Data in this exercise: Begin

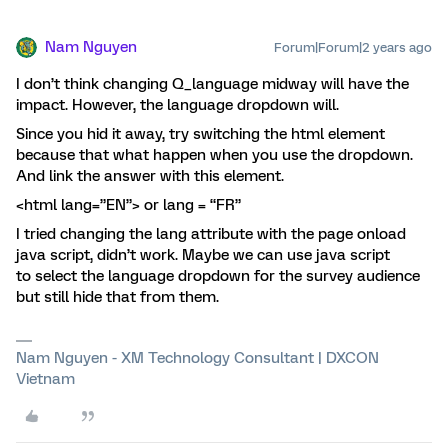
Nam Nguyen
Forum|Forum|2 years ago
I don’t think changing Q_language midway will have the
impact. However, the language dropdown will.
Since you hid it away, try switching the html element
because that what happen when you use the dropdown.
And link the answer with this element.
<html lang=”EN”> or lang = “FR”
I tried changing the lang attribute with the page onload
java script, didn’t work. Maybe we can use java script
to select the language dropdown for the survey audience
but still hide that from them.
Nam Nguyen - XM Technology Consultant | DXCON
Vietnam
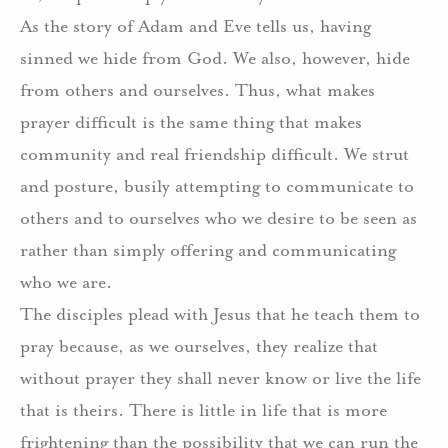
As the story of Adam and Eve tells us, having
sinned we hide from God. We also, however, hide
from others and ourselves. Thus, what makes
prayer difficult is the same thing that makes
community and real friendship difficult. We strut
and posture, busily attempting to communicate to
others and to ourselves who we desire to be seen as
rather than simply offering and communicating
who we are.
The disciples plead with Jesus that he teach them to
pray because, as we ourselves, they realize that
without prayer they shall never know or live the life
that is theirs. There is little in life that is more
frightening than the possibility that we can run the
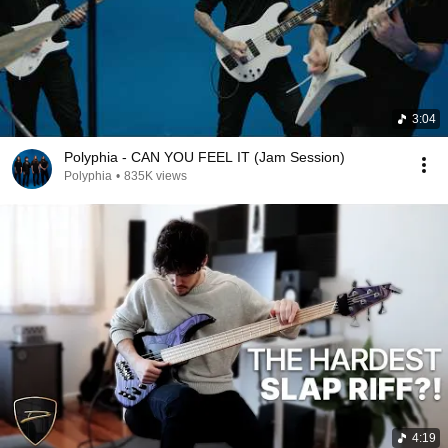
3:04
Polyphia - CAN YOU FEEL IT (Jam Session)
Polyphia
•
835K views
4:19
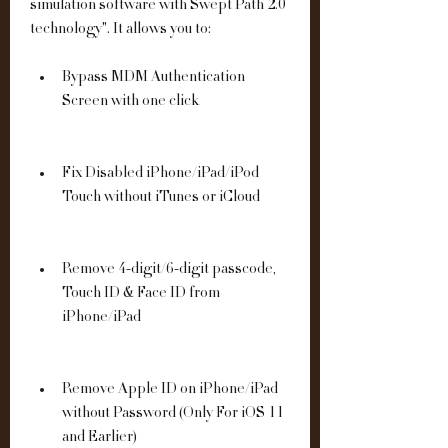
simulation software with Swept Path 2.0 
technology". It allows you to:
Bypass MDM Authentication 
Screen with one click
Fix Disabled iPhone/iPad/iPod 
Touch without iTunes or iCloud
Remove 4-digit/6-digit passcode, 
Touch ID & Face ID from 
iPhone/iPad
Remove Apple ID on iPhone/iPad 
without Password (Only For iOS 11 
and Earlier)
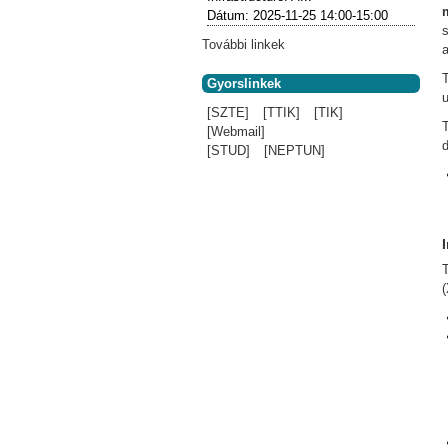
Dátum:
2025-11-25
14:00-15:00
További linkek
a
Gyorslinkek
[SZTE]
[TTIK]
[TIK]
[Webmail]
d
[STUD]
[NEPTUN]
(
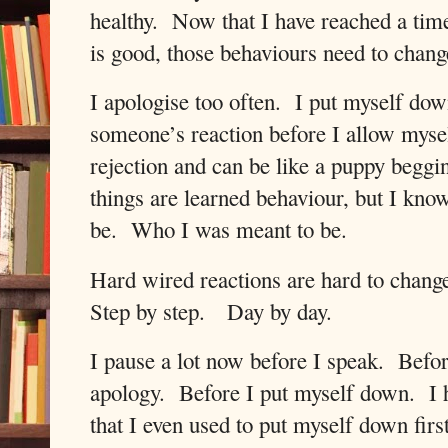
healthy.
Now that I have reached a tim
is good, those behaviours need to chang
I apologise too often.
I put myself dow
someone’s reaction before I allow mys
rejection and can be like a puppy beggin
things are learned behaviour, but I kno
be.
Who I was meant to be.
Hard wired reactions are hard to chang
Step by step.
Day by day.
I pause a lot now before I speak.
Befor
apology.
Before I put myself down.
I 
that I even used to put myself down firs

Data in this exercise: End

Down to the last line, reproduce the material above exactly; skip its images.

■ Answer box ■
Nam Nguyen
Forum|Forum|2 years ago
I don’t think changing Q_language midway will have the
impact. However, the language dropdown will.
Since you hid it away, try switching the html element
because that what happen when you use the dropdown.
And link the answer with this element.
<html lang=”EN”> or lang = “FR”
I tried changing the lang attribute with the page onload
java script, didn’t work. Maybe we can use java script
to select the language dropdown for the survey audience
but still hide that from them.
Nam Nguyen - XM Technology Consultant | DXCON
Vietnam
As the story of Adam and Eve tells us, having
sinned we hide from God. We also, however, hide
from others and ourselves. Thus, what makes
prayer difficult is the same thing that makes
community and real friendship difficult. We strut
and posture, busily attempting to communicate to
others and to ourselves who we desire to be seen as
rather than simply offering and communicating
who we are.
The disciples plead with Jesus that he teach them to
pray because, as we ourselves, they realize that
without prayer they shall never know or live the life
that is theirs. There is little in life that is more
frightening than the possibility that we can run the
3:04
Polyphia - CAN YOU FEEL IT (Jam Session)
Polyphia
•
835K views
4:19
simulation software with Swept Path 2.0 
technology". It allows you to:
Bypass MDM Authentication 
Screen with one click
Fix Disabled iPhone/iPad/iPod 
Touch without iTunes or iCloud
Remove 4-digit/6-digit passcode, 
Touch ID & Face ID from 
iPhone/iPad
Remove Apple ID on iPhone/iPad 
without Password (Only For iOS 11 
and Earlier)
Dátum:
2025-11-25
14:00-15:00
További linkek
a
Gyorslinkek
[SZTE]
[TTIK]
[TIK]
[Webmail]
d
[STUD]
[NEPTUN]
(
healthy.
Now that I have reached a tim
is good, those behaviours need to chang
I apologise too often.
I put myself dow
someone’s reaction before I allow mys
rejection and can be like a puppy beggin
things are learned behaviour, but I kno
be.
Who I was meant to be.
Hard wired reactions are hard to chang
Step by step.
Day by day.
I pause a lot now before I speak.
Befor
apology.
Before I put myself down.
I 
that I even used to put myself down firs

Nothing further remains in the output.